Recorded data
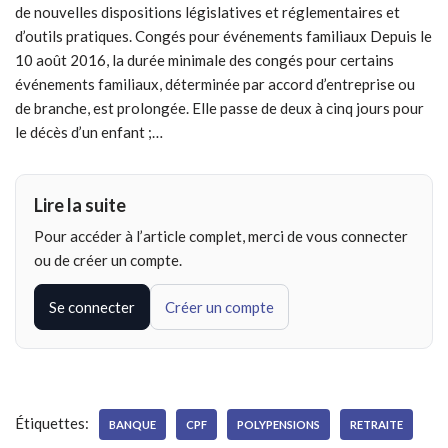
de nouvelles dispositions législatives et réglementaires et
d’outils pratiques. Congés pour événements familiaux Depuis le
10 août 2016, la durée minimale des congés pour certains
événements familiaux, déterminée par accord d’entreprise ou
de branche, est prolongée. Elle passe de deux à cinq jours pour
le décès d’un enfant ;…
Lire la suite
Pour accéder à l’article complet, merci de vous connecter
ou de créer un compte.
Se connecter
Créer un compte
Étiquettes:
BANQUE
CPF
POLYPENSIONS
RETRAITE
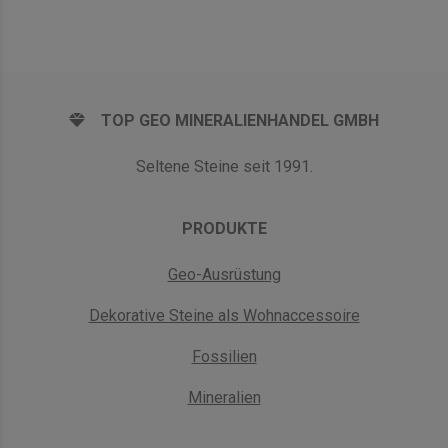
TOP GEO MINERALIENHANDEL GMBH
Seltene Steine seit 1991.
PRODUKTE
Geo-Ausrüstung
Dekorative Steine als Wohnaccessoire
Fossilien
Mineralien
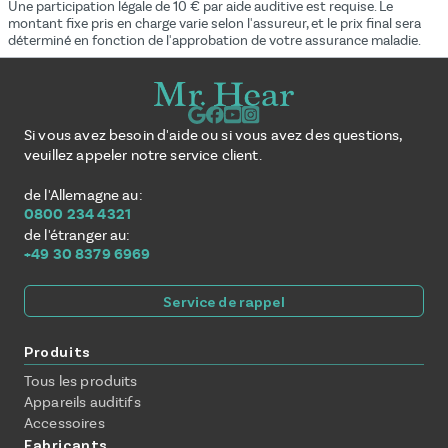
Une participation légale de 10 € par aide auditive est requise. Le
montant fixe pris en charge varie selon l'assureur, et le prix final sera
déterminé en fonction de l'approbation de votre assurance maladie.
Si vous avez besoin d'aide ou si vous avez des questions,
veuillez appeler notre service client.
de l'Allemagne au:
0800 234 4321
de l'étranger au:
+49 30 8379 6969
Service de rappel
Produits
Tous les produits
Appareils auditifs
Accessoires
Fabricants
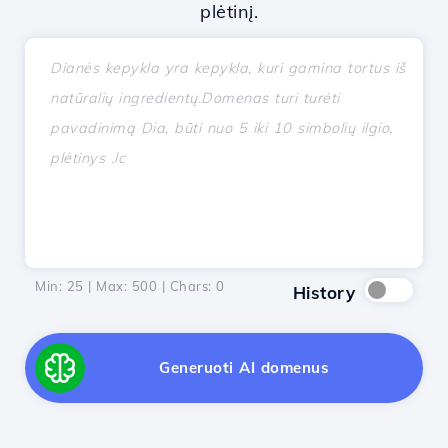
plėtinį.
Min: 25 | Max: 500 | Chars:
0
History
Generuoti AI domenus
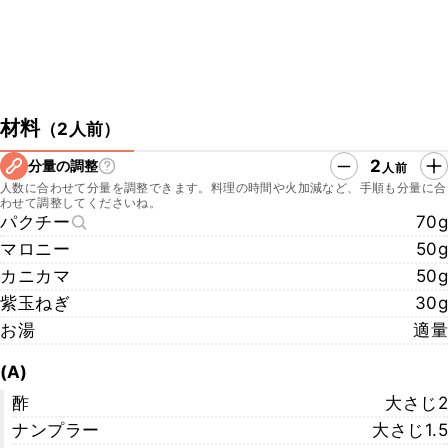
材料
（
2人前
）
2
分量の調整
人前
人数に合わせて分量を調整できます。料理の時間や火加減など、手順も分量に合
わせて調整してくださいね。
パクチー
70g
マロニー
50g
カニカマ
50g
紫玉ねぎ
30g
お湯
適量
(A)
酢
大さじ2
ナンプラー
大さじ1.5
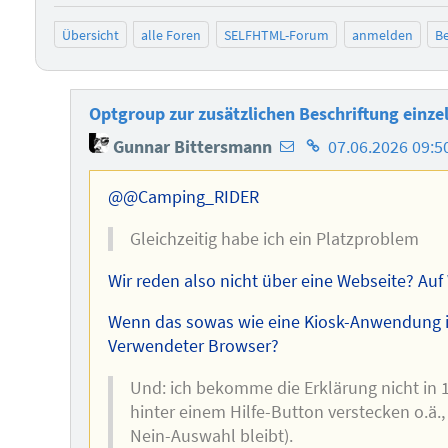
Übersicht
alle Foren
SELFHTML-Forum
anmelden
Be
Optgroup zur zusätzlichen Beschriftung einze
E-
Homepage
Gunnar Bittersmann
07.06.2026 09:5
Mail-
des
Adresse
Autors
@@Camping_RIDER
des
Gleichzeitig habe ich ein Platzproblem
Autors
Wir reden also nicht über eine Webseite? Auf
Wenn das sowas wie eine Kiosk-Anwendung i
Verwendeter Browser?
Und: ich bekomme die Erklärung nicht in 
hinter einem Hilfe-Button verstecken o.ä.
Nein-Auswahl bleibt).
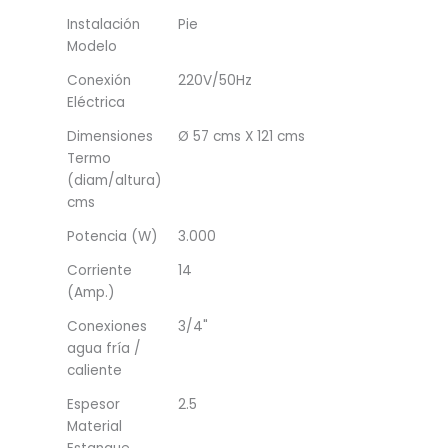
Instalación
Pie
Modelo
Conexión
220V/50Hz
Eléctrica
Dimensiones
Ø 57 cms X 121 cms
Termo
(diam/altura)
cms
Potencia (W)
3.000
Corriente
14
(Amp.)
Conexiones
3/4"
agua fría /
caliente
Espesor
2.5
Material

### Your instructions
Take every entry above and transcribe it exactly, with no pictures in the copy.

### Answer space
de nouvelles dispositions législatives et réglementaires et
d’outils pratiques. Congés pour événements familiaux Depuis le
10 août 2016, la durée minimale des congés pour certains
événements familiaux, déterminée par accord d’entreprise ou
de branche, est prolongée. Elle passe de deux à cinq jours pour
le décès d’un enfant ;…
Lire la suite
Pour accéder à l’article complet, merci de vous connecter
ou de créer un compte.
Se connecter
Créer un compte
Étiquettes:
BANQUE
CPF
POLYPENSIONS
RETRAITE
TOP GEO MINERALIENHANDEL GMBH
Seltene Steine seit 1991.
PRODUKTE
Geo-Ausrüstung
Dekorative Steine als Wohnaccessoire
Fossilien
Mineralien
Une participation légale de 10 € par aide auditive est requise. Le
montant fixe pris en charge varie selon l'assureur, et le prix final sera
déterminé en fonction de l'approbation de votre assurance maladie.
Si vous avez besoin d'aide ou si vous avez des questions,
veuillez appeler notre service client.
de l'Allemagne au:
0800 234 4321
de l'étranger au:
+49 30 8379 6969
Service de rappel
Produits
Tous les produits
Appareils auditifs
Accessoires
Fabricants
plėtinį.
Min: 25 | Max: 500 | Chars:
0
History
Generuoti AI domenus
材料
（
2人前
）
2
分量の調整
人前
人数に合わせて分量を調整できます。料理の時間や火加減など、手順も分量に合
わせて調整してくださいね。
パクチー
70g
マロニー
50g
カニカマ
50g
紫玉ねぎ
30g
お湯
適量
(A)
酢
大さじ2
ナンプラー
大さじ1.5
Übersicht
alle Foren
SELFHTML-Forum
anmelden
Be
Optgroup zur zusätzlichen Beschriftung einze
E-
Homepage
Gunnar Bittersmann
07.06.2026 09:5
Mail-
des
Adresse
Autors
@@Camping_RIDER
des
Gleichzeitig habe ich ein Platzproblem
Autors
Wir reden also nicht über eine Webseite? Auf
Wenn das sowas wie eine Kiosk-Anwendung i
Verwendeter Browser?
Und: ich bekomme die Erklärung nicht in 
hinter einem Hilfe-Button verstecken o.ä.
Nein-Auswahl bleibt).
Instalación
Pie
Modelo
Conexión
220V/50Hz
Eléctrica
Dimensiones
Ø 57 cms X 121 cms
Termo
(diam/altura)
cms
Potencia (W)
3.000
Corriente
14
(Amp.)
Conexiones
3/4"
agua fría /
caliente
Espesor
2.5
Material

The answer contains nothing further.